The answer is an exact repetition of every entry, with all images left out.

(Collected data)
------------------------------------------------------------
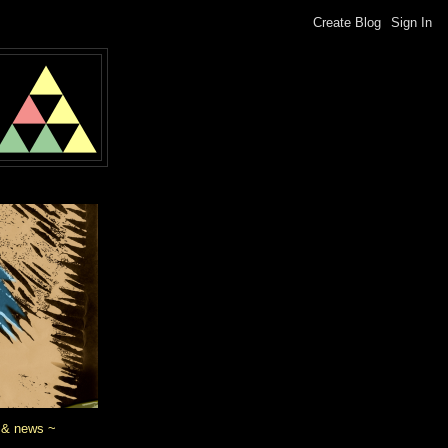
 & news ~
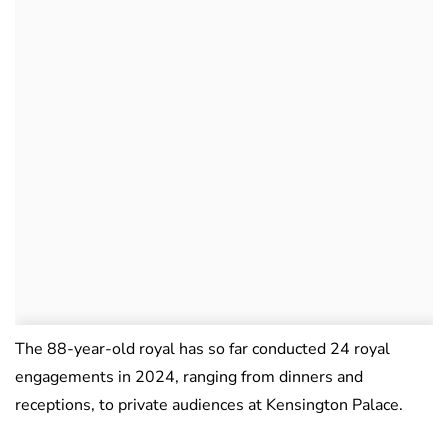
The 88-year-old royal has so far conducted 24 royal
engagements in 2024, ranging from dinners and
receptions, to private audiences at Kensington Palace.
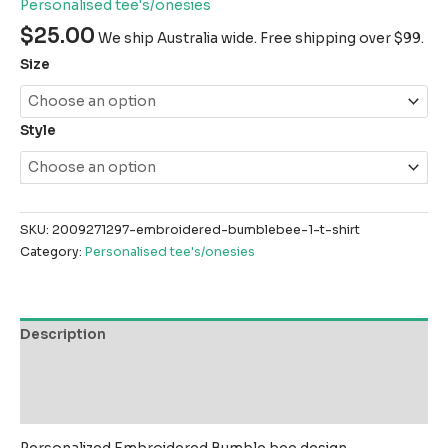
Personalised tee's/onesies
$
25.00
We ship Australia wide. Free shipping over $99.
Size
Style
SKU:
2009271297-embroidered-bumblebee-1-t-shirt
Category:
Personalised tee's/onesies
Description
Additional information
Reviews (0)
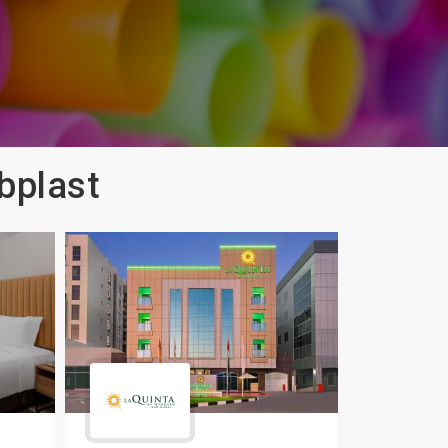
bplast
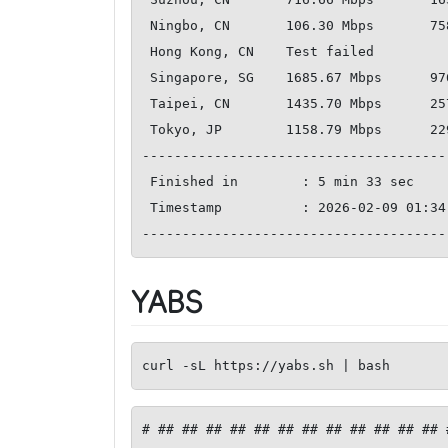
 Ningbo, CN       106.30 Mbps       758.39 Mbps         228.01 ms   

 Hong Kong, CN    Test failed       

 Singapore, SG    1685.67 Mbps      976.33 Mbps         150.72 ms   

 Taipei, CN       1435.70 Mbps      2578.95 Mbps        189.33 ms   

 Tokyo, JP        1158.79 Mbps      2291.61 Mbps        223.24 ms   

--------------------------------------
 Finished in        : 5 min 33 sec

 Timestamp          : 2026-02-09 01:34:18 UTC

YABS
curl -sL https://yabs.sh | bash
# ## ## ## ## ## ## ## ## ## ## ## ## 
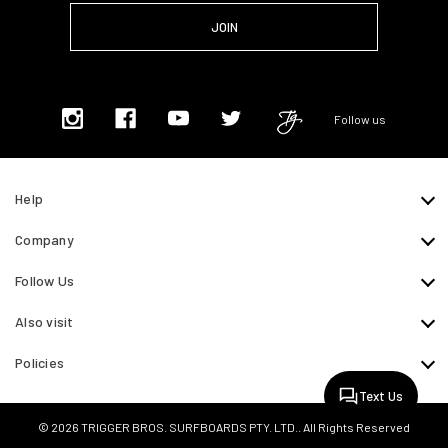
Follow us
Help
Company
Follow Us
Also visit
Policies
Text Us
© 2026 TRIGGER BROS. SURFBOARDS PTY. LTD.. All Rights Reserved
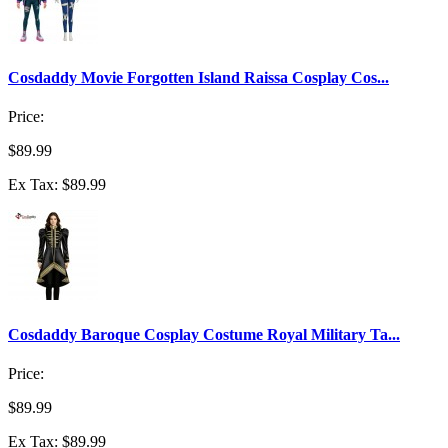
Cosdaddy Movie Forgotten Island Raissa Cosplay Cos...
Price:
$89.99
Ex Tax: $89.99
Cosdaddy Baroque Cosplay Costume Royal Military Ta...
Price:
$89.99
Ex Tax: $89.99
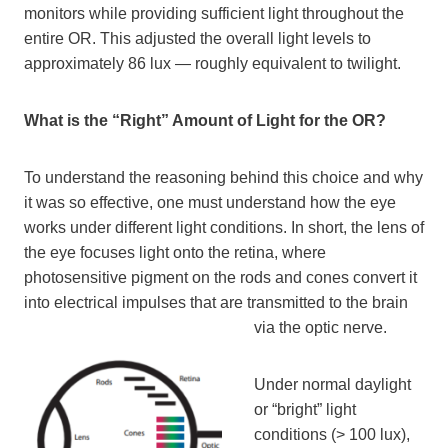
monitors while providing sufficient light throughout the
entire OR. This adjusted the overall light levels to
approximately 86 lux — roughly equivalent to twilight.
What is the “Right” Amount of Light for the OR?
To understand the reasoning behind this choice and why
it was so effective, one must understand how the eye
works under different light conditions. In short, the lens of
the eye focuses light onto the retina, where
photosensitive pigment on the rods and cones convert it
into electrical impulses that are transmitted to the brain
via the optic nerve.
Under normal daylight
or “bright” light
conditions (> 100 lux),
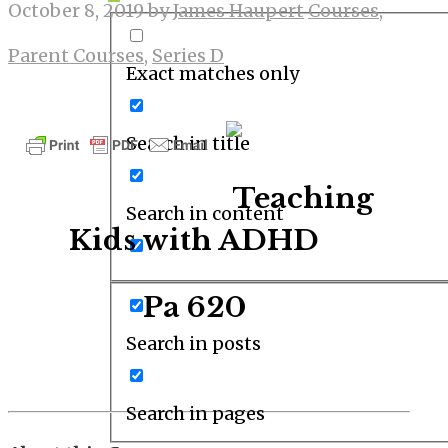
October 8, 2019
by
James Haupert
Courses
,
Parent Courses
,
Series D
Exact matches only
Search in title
Teaching
Search in content
Kids with ADHD
Pa 620
Search in posts
Search in pages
------------------------------------------------------------
§ Written solution
 & news ~
The 88-year-old royal has so far conducted 24 royal
engagements in 2024, ranging from dinners and
receptions, to private audiences at Kensington Palace.
Personalised tee's/onesies
$
25.00
We ship Australia wide. Free shipping over $99.
Size
Style
SKU:
2009271297-embroidered-bumblebee-1-t-shirt
Category:
Personalised tee's/onesies
Description
Additional information
Reviews (0)
bplast
 Ningbo, CN       106.30 Mbps       758.39 Mbps         228.01 ms   

 Hong Kong, CN    Test failed       

 Singapore, SG    1685.67 Mbps      976.33 Mbps         150.72 ms   

 Taipei, CN       1435.70 Mbps      2578.95 Mbps        189.33 ms   

 Tokyo, JP        1158.79 Mbps      2291.61 Mbps        223.24 ms   

--------------------------------------
 Finished in        : 5 min 33 sec

 Timestamp          : 2026-02-09 01:34:18 UTC

YABS
curl -sL https://yabs.sh | bash
# ## ## ## ## ## ## ## ## ## ## ## ## 
Follow us
Help
Company
Follow Us
Also visit
Policies
Text Us
© 2026 TRIGGER BROS. SURFBOARDS PTY. LTD.. All Rights Reserved
Cosdaddy Movie Forgotten Island Raissa Cosplay Cos...
Price:
$89.99
Ex Tax: $89.99
Cosdaddy Baroque Cosplay Costume Royal Military Ta...
Price:
$89.99
Ex Tax: $89.99
monitors while providing sufficient light throughout the
entire OR. This adjusted the overall light levels to
approximately 86 lux — roughly equivalent to twilight.
What is the “Right” Amount of Light for the OR?
To understand the reasoning behind this choice and why
it was so effective, one must understand how the eye
works under different light conditions. In short, the lens of
the eye focuses light onto the retina, where
photosensitive pigment on the rods and cones convert it
into electrical impulses that are transmitted to the brain
via the optic nerve.
Under normal daylight
or “bright” light
conditions (> 100 lux),
October 8, 2019
by
James Haupert
Courses
,
Parent Courses
,
Series D
Exact matches only
Search in title
Teaching
Search in content
Kids with ADHD
Pa 620
Search in posts
Search in pages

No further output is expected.